Defendants contend federal subject matter jurisdiction is met because Plaintiffs have indicated their desire to have three separate cases tried as one, thus qualifying this as a "mass action" under CAFA. The three cases Defendants refer to are the present case, Smith v. Medtronic, Inc., No. 4:13-CV-02220-CEJ, and Hendrich v. Medtronic, Inc., No. 4:14-CV-01635-AGF. All three cases have been removed from the Circuit Court of St. Louis claiming jurisdiction under CAFA as a "mass action." Each case includes just under 100 plaintiffs and the same defendants. Combined, the three cases meet the minimum requirements for CAFA of over 100 plaintiffs, minimum diversity, and $5, 000, 000 recovery, according to Defendants. Plaintiffs seek a remand on the grounds they have never requested a joint trial and Defendants' removal was untimely. For reasons stated infra, the Court finds it lacks jurisdiction, and the case will be remanded.

A. Timeliness

Plaintiffs argue this case must be remanded because Defendants' Notice of Removal was untimely. 28 U.S.C. § 1446(b)(1) requires a defendant to file a notice of removal within 30 days after defendant receives the pleadings upon which removal is based. The time limit begins when a plaintiff "explicitly discloses she is seeking a remedy that affords a basis for federal jurisdiction." Atwell v. Boston Scientific Corporation, 740 F.3d 1160, 1162 (8th Cir. 2013) (citing Knudson v. Sys. Painters, Inc., 634 F.3d 968, 974 (8th Cir. 2011)). A pleading includes a copy of an amended pleading, motion, order, or other paper. § 1446(b)(3).

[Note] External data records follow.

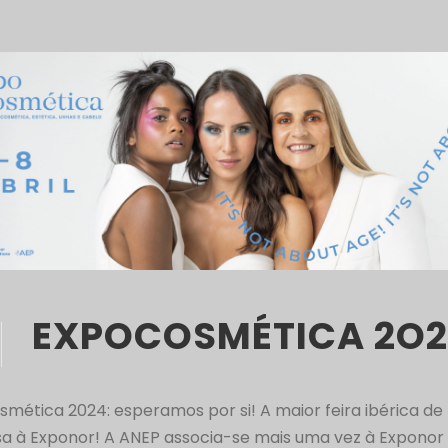
EXPOCOSMÉTICA 2O
mética 2024: esperamos por si! A maior feira ibérica de
sa à Exponor! A ANEP associa-se mais uma vez à Exponor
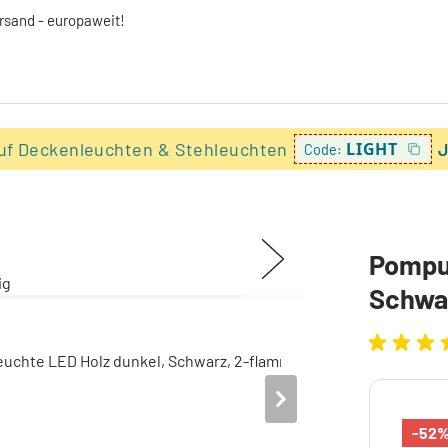
ersand - europaweit!
uf Deckenleuchten & Stehleuchten
LIGHT
J
Code:
Pompu
Schwa
-52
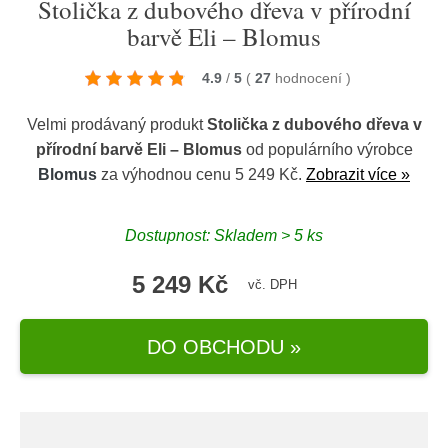
Stolička z dubového dřeva v přírodní
barvě Eli – Blomus
4.9
/
5
(
27
hodnocení
)
Velmi prodávaný produkt
Stolička z dubového dřeva v
přírodní barvě Eli – Blomus
od populárního výrobce
Blomus
za výhodnou cenu 5 249 Kč.
Zobrazit více »
Dostupnost: Skladem > 5 ks
5 249 Kč
vč. DPH
DO OBCHODU »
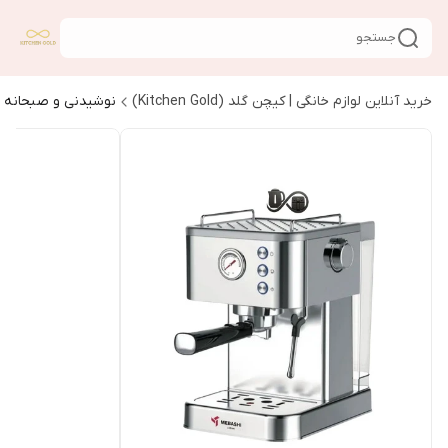
جستجو
خرید آنلاین لوازم خانگی | کیچن گلد (Kitchen Gold)
نوشیدنی و صبحانه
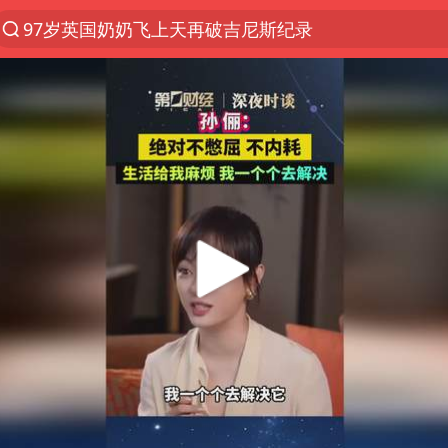
97岁英国奶奶飞上天再破吉尼斯纪录
27岁女子组织卖淫集团被悬赏通缉
泰国校园枪击案死亡人数升至7人
泸溪河：桃酥吃出金属牙冠视频不实
美国将对多晶硅衍生品加征15%关税
改名后的“青海拉面”店
女子开一天一夜空调后二氧化碳中毒
泰高官回应中国人在泰遭歧视：全面调查
河南某医院2.33亿工程串标案细节披露
公司“上四休三”但要降薪1000元
台风灿鸿未来对中国无影响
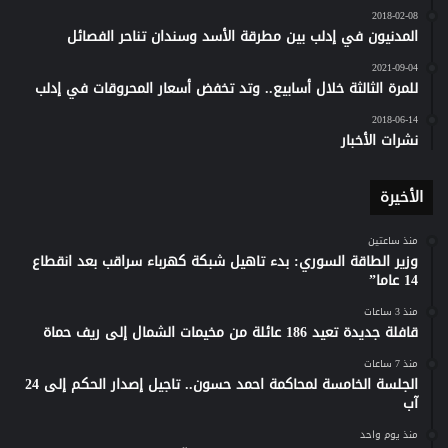
2018-02-08
المدنيون في إدلب بين مطرقة الأسد وسندان تناحر الفصائل
2021-09-04
للمرة الثالثة خلال أسابيع.. وتد تخفض أسعار المحروقات في إدلب
2018-06-14
نشرات الأخبار
الأخيرة
منذ ساعتين
وزير الطاقة السوري: بدء تاهيل شبكة كهرباء سراقب بعد انقطاع
14 عاما”
منذ 3 ساعات
قافلة جديدة تعيد 186 عائلة من مخيمات الشمال إلى ريف حماة
منذ 7 ساعات
الجلسة الخامسة لمحاكمة احمد حسون.. تاجيل إصدار الحكم إلى 24
آب
منذ يوم واحد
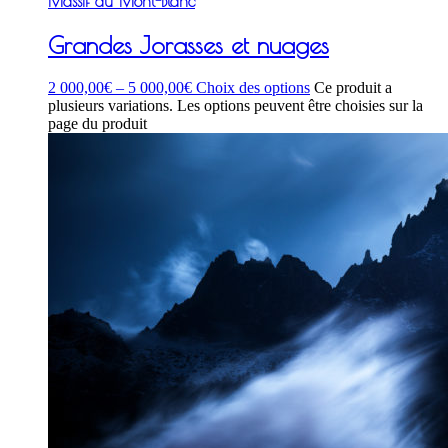
Massif du Mont-Blanc
Grandes Jorasses et nuages
2 000,00
€
–
5 000,00
€
Choix des options
Ce produit a
plusieurs variations. Les options peuvent être choisies sur la
page du produit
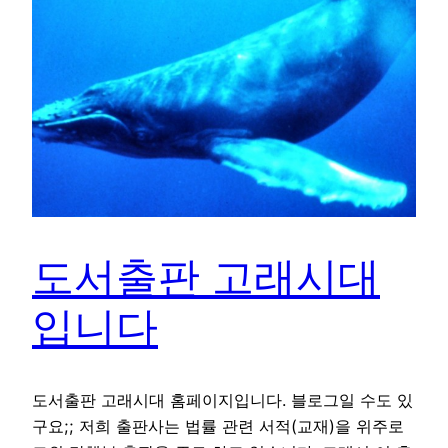
도서출판 고래시대
입니다
도서출판 고래시대 홈페이지입니다. 블로그일 수도 있
구요;; 저희 출판사는 법률 관련 서적(교재)을 위주로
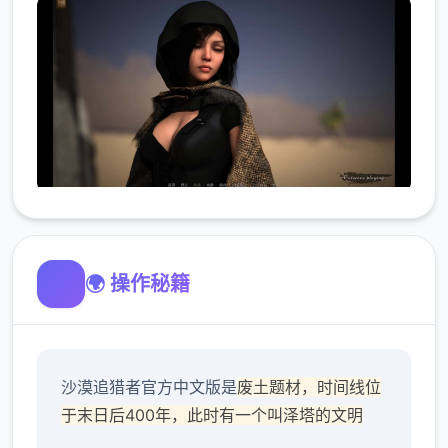
🌍 操作秘籍
沙漠追猎者官方中文版是
废土题材，时间线位
于末日后400年，此时有一个叫泽塔的文明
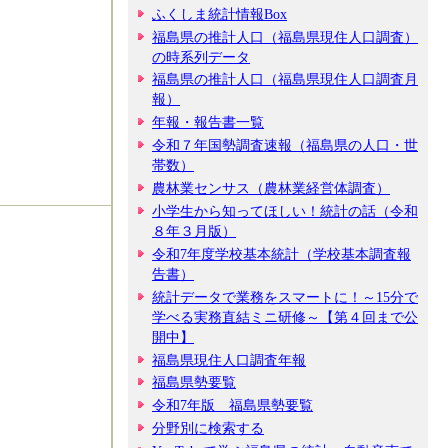
ふくしま統計情報Box
福島県の推計人口（福島県現住人口調査）
の時系列データ
福島県の推計人口（福島県現住人口調査月
報）
年報・報告書一覧
令和７年国勢調査速報（福島県の人口・世
帯数）
農林業センサス（農林業経営体調査）
小学生から知ってほしい！統計の話（令和
８年３月版）
令和7年度学校基本統計（学校基本調査報
告書）
統計データで業務をスマートに！～15分で
学べる実務直結ミニ研修～【第４回まで公
開中】
福島県現住人口調査年報
福島県勢要覧
令和7年版 福島県勢要覧
分野別に検索する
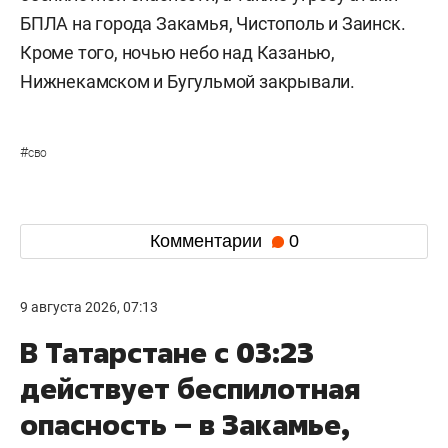
БПЛА на города Закамья, Чистополь и Заинск.
Кроме того, ночью небо над Казанью,
Нижнекамском и Бугульмой закрывали.
#
сво
Комментарии
0
9 августа 2026, 07:13
В Татарстане с 03:23
действует беспилотная
опасность – в Закамье,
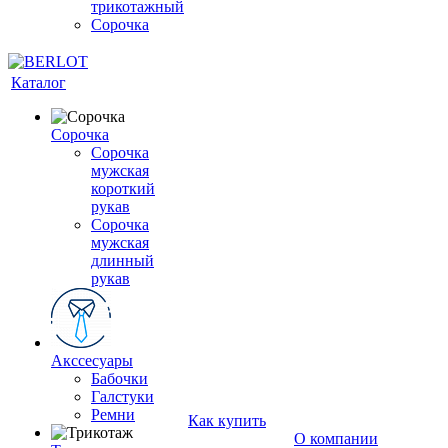
трикотажный
Сорочка
Каталог
Сорочка
Сорочка
мужская
короткий
рукав
Сорочка
мужская
длинный
рукав
Акссесуары
Бабочки
Галстуки
Ремни
Как купить
О компании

Defendants claim Plaintiffs disclosed the basis for removal in Plaintiffs' Memorandum in Opposition to Defendants' Motion to Dismiss ("Opposition"), filed in the Circuit Court of the City of St. Louis on August 22, 2014, when Plaintiffs stated there are common facts, and similar occurrences between the Plaintiffs. Defendants also assert that Plaintiffs' statements against severance of Plaintiffs' claims raise the basis for removal because Plaintiffs' argued that severance would "needlessly multiply the number of judges and juries needed to address the same issue" [ECF No. 1]. Plaintiffs, in contrast, assert there has been no basis for removal because Plaintiffs' have not suggested a proposal to try the three cases together in any pleading, motion, or other paper. In the alternative, Plaintiffs' ...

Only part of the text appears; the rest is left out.